## WORK ITEM
From the first line to the last, output the data exactly as it stands, minus its pictures.

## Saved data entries
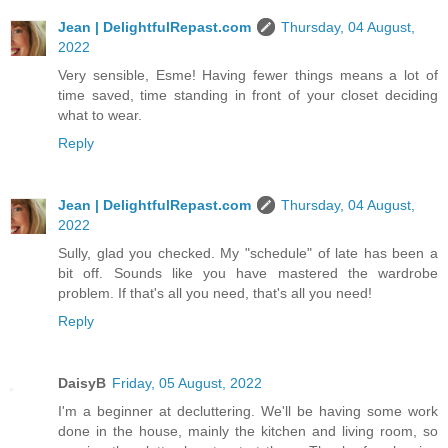
Jean | DelightfulRepast.com
Thursday, 04 August,
2022
Very sensible, Esme! Having fewer things means a lot of
time saved, time standing in front of your closet deciding
what to wear.
Reply
Jean | DelightfulRepast.com
Thursday, 04 August,
2022
Sully, glad you checked. My "schedule" of late has been a
bit off. Sounds like you have mastered the wardrobe
problem. If that's all you need, that's all you need!
Reply
DaisyB
Friday, 05 August, 2022
I'm a beginner at decluttering. We'll be having some work
done in the house, mainly the kitchen and living room, so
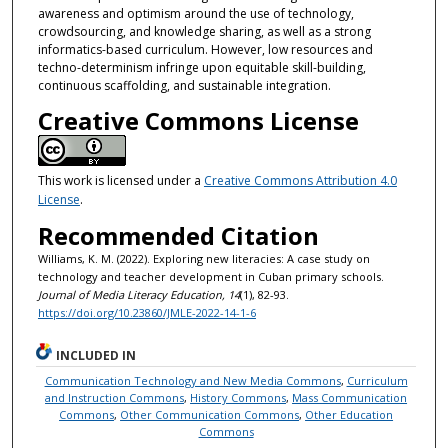
awareness and optimism around the use of technology,
crowdsourcing, and knowledge sharing, as well as a strong
informatics-based curriculum. However, low resources and
techno-determinism infringe upon equitable skill-building,
continuous scaffolding, and sustainable integration.
Creative Commons License
This work is licensed under a
Creative Commons Attribution 4.0
License
.
Recommended Citation
Williams, K. M. (2022). Exploring new literacies: A case study on
technology and teacher development in Cuban primary schools.
Journal of Media Literacy Education, 14
(1), 82-93.
https://doi.org/10.23860/JMLE-2022-14-1-6
INCLUDED IN
Communication Technology and New Media Commons
,
Curriculum
and Instruction Commons
,
History Commons
,
Mass Communication
Commons
,
Other Communication Commons
,
Other Education
Commons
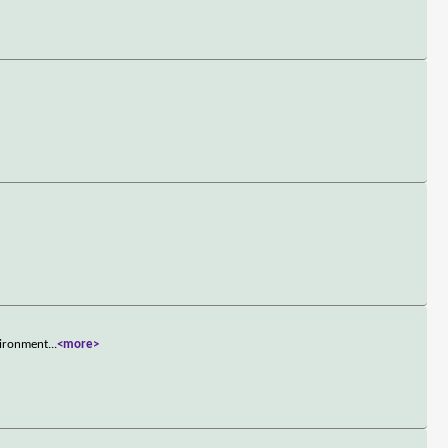
vironment
...
<more>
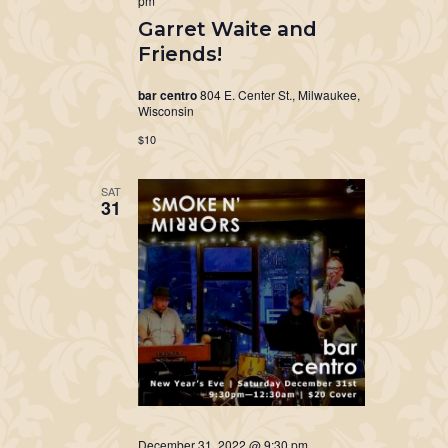
pm
Garret Waite and
Friends!
bar centro
804 E. Center St., Milwaukee,
Wisconsin
$10
SAT
31
December 31, 2022 @ 9:30 pm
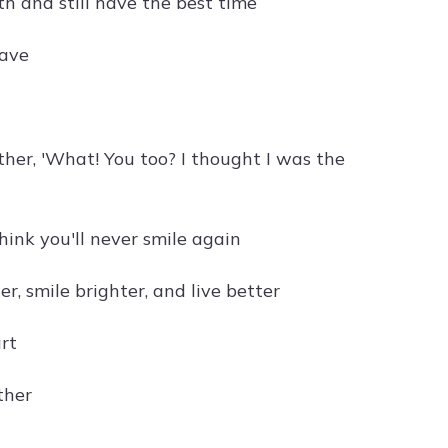
h and still have the best time
have
her, 'What! You too? I thought I was the
ink you'll never smile again
r, smile brighter, and live better
rt
ther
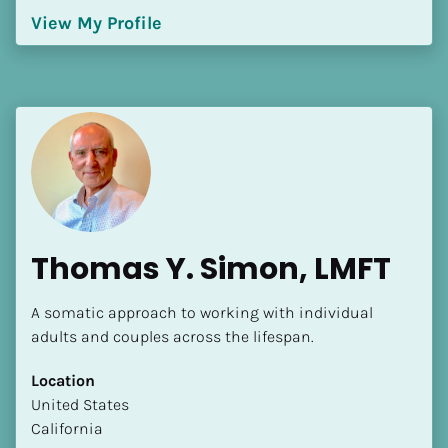
View My Profile
Thomas Y. Simon, LMFT
A somatic approach to working with individual 
adults and couples across the lifespan.
Location
​​United States
California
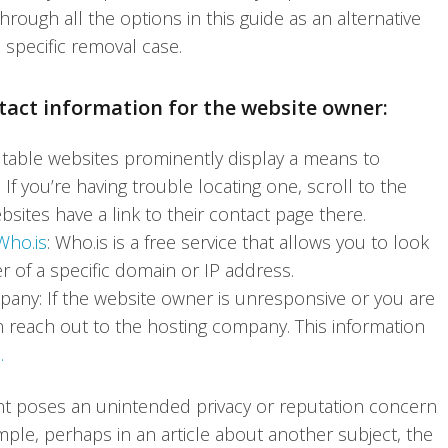
ough all the options in this guide as an alternative
 specific removal case.
ntact information for the website owner:
table websites prominently display a means to
f you’re having trouble locating one, scroll to the
ebsites have a link to their contact page there.
Who.is
: Who.is is a free service that allows you to look
 of a specific domain or IP address.
pany: If the website owner is unresponsive or you are
an reach out to the hosting company. This information
.
nt poses an unintended privacy or reputation concern
ple, perhaps in an article about another subject, the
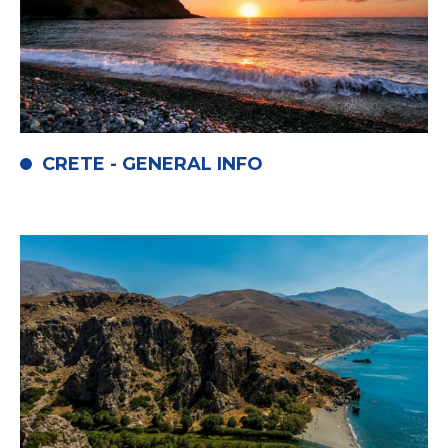
CRETE - GENERAL INFO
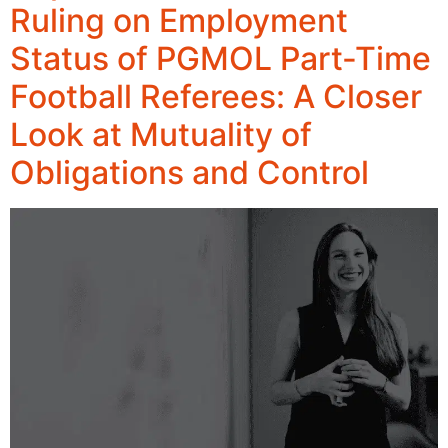
Ruling on Employment
Status of PGMOL Part-Time
Football Referees: A Closer
Look at Mutuality of
Obligations and Control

## ANSWER SECTION
Jean | DelightfulRepast.com
Thursday, 04 August,
2022
Very sensible, Esme! Having fewer things means a lot of
time saved, time standing in front of your closet deciding
what to wear.
Reply
Jean | DelightfulRepast.com
Thursday, 04 August,
2022
Sully, glad you checked. My "schedule" of late has been a
bit off. Sounds like you have mastered the wardrobe
problem. If that's all you need, that's all you need!
Reply
DaisyB
Friday, 05 August, 2022
I'm a beginner at decluttering. We'll be having some work
done in the house, mainly the kitchen and living room, so
awareness and optimism around the use of technology,
crowdsourcing, and knowledge sharing, as well as a strong
informatics-based curriculum. However, low resources and
techno-determinism infringe upon equitable skill-building,
continuous scaffolding, and sustainable integration.
Creative Commons License
This work is licensed under a
Creative Commons Attribution 4.0
License
.
Recommended Citation
Williams, K. M. (2022). Exploring new literacies: A case study on
technology and teacher development in Cuban primary schools.
Journal of Media Literacy Education, 14
(1), 82-93.
https://doi.org/10.23860/JMLE-2022-14-1-6
INCLUDED IN
Communication Technology and New Media Commons
,
Curriculum
and Instruction Commons
,
History Commons
,
Mass Communication
Commons
,
Other Communication Commons
,
Other Education
Commons
vironment
...
<more>
pm
Garret Waite and
Friends!
bar centro
804 E. Center St., Milwaukee,
Wisconsin
$10
SAT
31
December 31, 2022 @ 9:30 pm
h and still have the best time
have
her, 'What! You too? I thought I was the
ink you'll never smile again
r, smile brighter, and live better
rt
ther
View My Profile
Thomas Y. Simon, LMFT
A somatic approach to working with individual 
adults and couples across the lifespan.
Location
​​United States
California
ough all the options in this guide as an alternative
 specific removal case.
ntact information for the website owner:
table websites prominently display a means to
f you’re having trouble locating one, scroll to the
ebsites have a link to their contact page there.
Who.is
: Who.is is a free service that allows you to look
 of a specific domain or IP address.
pany: If the website owner is unresponsive or you are
an reach out to the hosting company. This information
.
nt poses an unintended privacy or reputation concern
ple, perhaps in an article about another subject, the
CRETE - GENERAL INFO
Ruling on Employment
Status of PGMOL Part-Time
Football Referees: A Closer
Look at Mutuality of
Obligations and Control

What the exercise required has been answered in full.